Alistair, I am merely offering an opinion. I am not familiar with Pine 
Grosbeaks, I could be behind the 8 ball.!! You did make it clear about the 
'oddball', I just forgot whilst concentrating on one issue - an increasing 
trend with which I am sure you are familiar. 

You could be correct in that they are an interior subspecies - I am awaiting a 
pronouncement via Pyle from Rick :-)

IOC lists the following subspecies: 
      enucleator (Linnaeus, 1758) 
      kamtschatkensis (Dybowski, 1883) 
      sakhalinensis Buturlin, 1915 
      alascensis Ridgway, 1898 
      flammula Homeyer, 1880 
      carlottae Brooks, AC, 1922 
      montana Ridgway, 1898 
      californica Price, 1897 
      leucura (Statius Müller, 1776) 
      eschatosa Oberholser, 1914 


No montanus but note carlottae - Alan Brooks

Barry
M B Lancaster,
Currently - Tenerife, Islas Canarias
  ----- Original Message ----- 
  From: Alistair Fraser 
  To: [EMAIL PROTECTED] 
  Sent: Saturday, February 18, 2012 7:26 PM
  Subject: Re: bcintbird-pics grosbeak identification


  Barry,


  Once again, I learn.
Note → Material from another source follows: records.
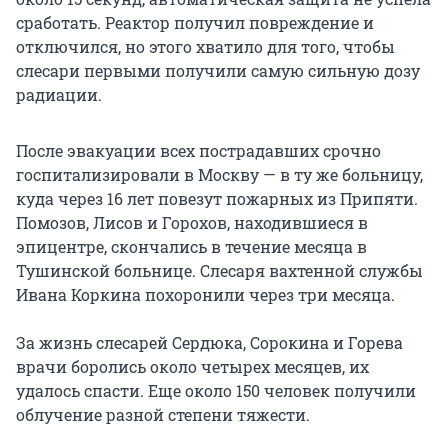
сработать. Реактор получил повреждение и
отключился, но этого хватило для того, чтобы
слесари первыми получили самую сильную дозу
радиации.
После эвакуации всех пострадавших срочно
госпитализировали в Москву — в ту же больницу,
куда через 16 лет повезут пожарных из Припяти.
Помозов, Лисов и Горохов, находившиеся в
эпицентре, скончались в течение месяца в
Тушинской больнице. Слесаря вахтенной службы
Ивана Коркина похоронили через три месяца.
За жизнь слесарей Сердюка, Сорокина и Горева
врачи боролись около четырех месяцев, их
удалось спасти. Еще около 150 человек получили
облучение разной степени тяжести.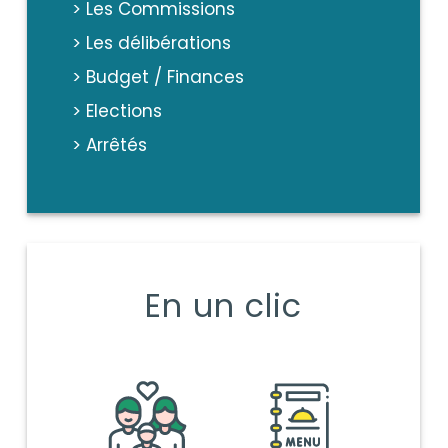
> Les Commissions
> Les délibérations
> Budget / Finances
> Elections
> Arrêtés
En un clic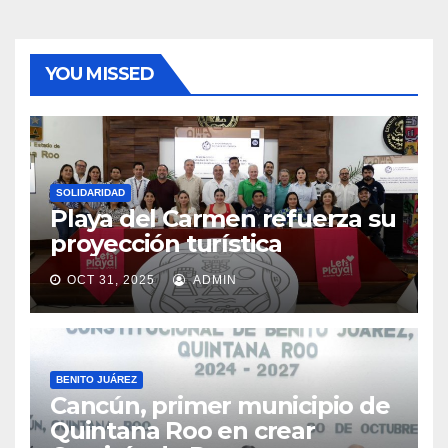
YOU MISSED
SOLIDARIDAD
Playa del Carmen refuerza su
proyección turística
OCT 31, 2025
ADMIN
BENITO JUÁREZ
Cancún, primer municipio de
Quintana Roo en crear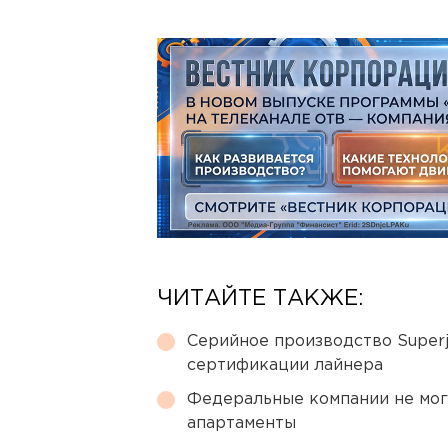
ЧИТАЙТЕ ТАКЖЕ:
Серийное производство Superj
сертификации лайнера
Федеральные компании не мог
апартаменты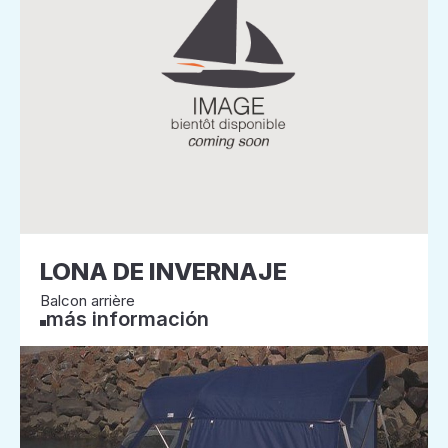
LONA DE INVERNAJE
Balcon arrière
más información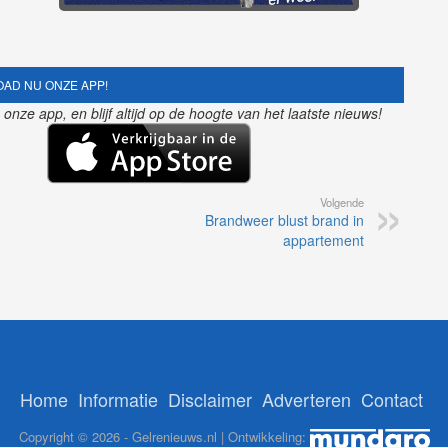
AD NU ONZE APP!
nze app, en blijf altijd op de hoogte van het laatste nieuws!
Volgende
Brandweer blust brand in
appartement
Home
Informatie
Disclaimer
Adverteren
Contact
Copyright © 2026 - Gelrenieuws.nl | Ontwikkeling:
Young males can look like females; old females can look 
somewhat like males.


  As I proceed to ponder what you have told me in greater detail, I have only 
one thing to add: pictures two and three are of the same bird (sorry if I 
didn't make that clear). I took many pictures of it (others were deeper in the 
brush and hard to focus upon). I tried to send ones of this bird where one 
could see such things as the breast and rump. 
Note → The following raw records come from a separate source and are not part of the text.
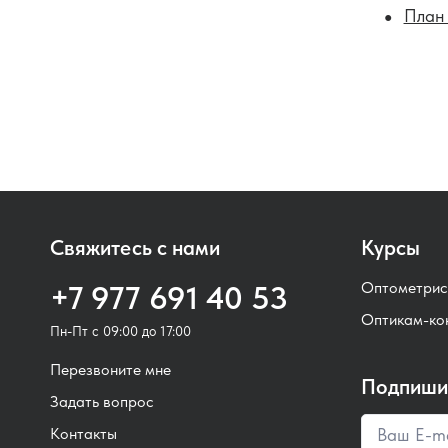
План 
Свяжитесь с нами
Курсы
Оптометрис
+7 977 691 40 53
Оптикам-ко
Пн-Пт с 09:00 до 17:00
Перезвоните мне
Подпишит
Задать вопрос
Контакты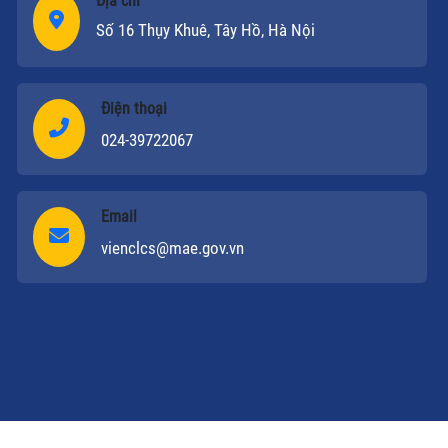
Địa chỉ
Số 16 Thụy Khuê, Tây Hồ, Hà Nội
Điện thoại
024-39722067
Email
vienclcs@mae.gov.vn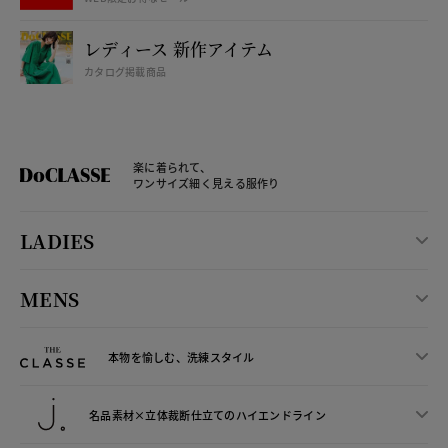
レディース 新作アイテム
カタログ掲載商品
楽に着られて、
ワンサイズ細く見える服作り
LADIES
MENS
本物を愉しむ、洗練スタイル
名品素材×立体裁断仕立ての
ハイエンドライン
  I note that no one (Ferne, Rick, Barry) is partial to my Interior Western 
subspecies conjectures.


  Alistair




  On 2012-02-18, at 11:06 AM, M Lancaster wrote:


    OK folks I am going to throw a curve ball, or in cricketing parlance 'an 
away swinger' (my speciality).

    Firstly, whenever one sees birds with red feathers, one has to consider 
that they are only that colour because of the effect of diet - certainly in 
cardueline finches. Consequently, we can get feathers coloured yellow to red 
and all shades in between.

    Secondly, second year males have a similar appearance to adult females 
except (according to Birds of North America) somewhat deeper colouration and 
may be 'reddish bronze'.

    Thirdly, I see no reason why adult OLD females should not develop a more 
intense colouration than either second year males or young females and become 
red(dish?). I note that one of the 'redheads' has 'golden feathers at the nape 
and on the breast and the other has golden feathers on the breast. And 
actually, the adult male has some golden feathers on the rump.
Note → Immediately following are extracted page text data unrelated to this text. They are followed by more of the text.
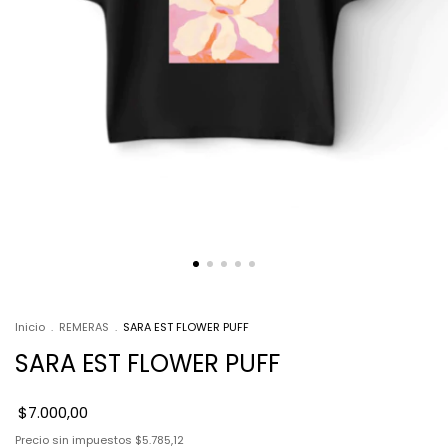
Inicio
.
REMERAS
.
SARA EST FLOWER PUFF
SARA EST FLOWER PUFF
$7.000,00
Precio sin impuestos
$5.785,12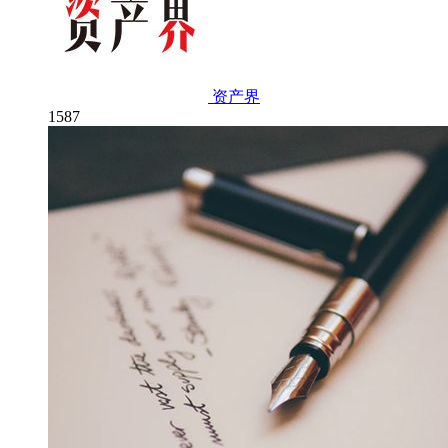
资产界
1587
    Fourthly, second year birds should show evidence of juvenile feathers as 
the first basic ( actually formative) is partial and neither remiges nor 
rectrices are not moulted and ESPECIALLY there should be a limit in the greater 
coverts ( only 3% moult all GCs). To me primaries and tail feathers look 
perfect - almost; that is I see no signs of wear commensurate with a bird that 
hatched last year.

    Finally, the lores on the adult male are black and the 'under eyering' for 
want of a better word is pink. In all the other birds the lores are grey as is 
the eyering - which they may well be in second year males.

    So, unless both the birds with only red heads, have moulted all their 
coverts and almost certainly primaries and tail feathers they could be old 
adult females - maybe!!! See for example 
http://www.alaskaphotographyblog.com/2012/02/female-pine-grosbeak/ where this 
female has definite red feathers on the breast and reddish on the head.

    And now the inswinger, used only occasionally but always deadly; Pyle may 
have something to say on the subject - Rick?

    Unfortunately, neither volume of Pyle is available as a CD or an app.